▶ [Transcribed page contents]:
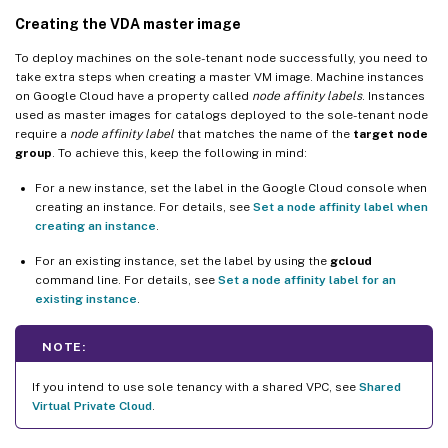
Creating the VDA master image
To deploy machines on the sole-tenant node successfully, you need to
take extra steps when creating a master VM image. Machine instances
on Google Cloud have a property called
node affinity labels
. Instances
used as master images for catalogs deployed to the sole-tenant node
require a
node affinity label
that matches the name of the
target node
group
. To achieve this, keep the following in mind:
For a new instance, set the label in the Google Cloud console when
creating an instance. For details, see
Set a node affinity label when
creating an instance
.
For an existing instance, set the label by using the
gcloud
command line. For details, see
Set a node affinity label for an
existing instance
.
NOTE:
If you intend to use sole tenancy with a shared VPC, see
Shared
Virtual Private Cloud
.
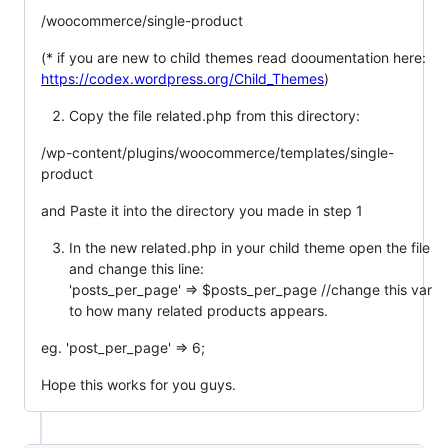
/woocommerce/single-product
(* if you are new to child themes read dooumentation here:
https://codex.wordpress.org/Child_Themes
)
Copy the file related.php from this directory:
/wp-content/plugins/woocommerce/templates/single-
product
and Paste it into the directory you made in step 1
In the new related.php in your child theme open the file
and change this line:
'posts_per_page' => $posts_per_page //change this var
to how many related products appears.
eg. 'post_per_page' => 6;
Hope this works for you guys.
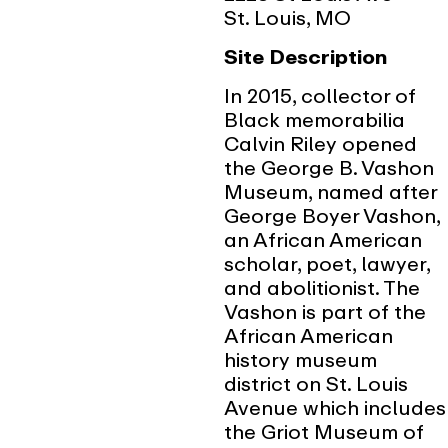
St. Louis, MO
Site Description
In 2015, collector of
Black memorabilia
Calvin Riley opened
the George B. Vashon
Museum, named after
George Boyer Vashon,
an African American
scholar, poet, lawyer,
and abolitionist. The
Vashon is part of the
African American
history museum
district on St. Louis
Avenue which includes
the Griot Museum of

▶ [What you should do]:
Please go through the data above and copy each line that has the word "master".

▶ [Your solution]:
Creating the VDA master image
take extra steps when creating a master VM image. Machine instances
used as master images for catalogs deployed to the sole-tenant node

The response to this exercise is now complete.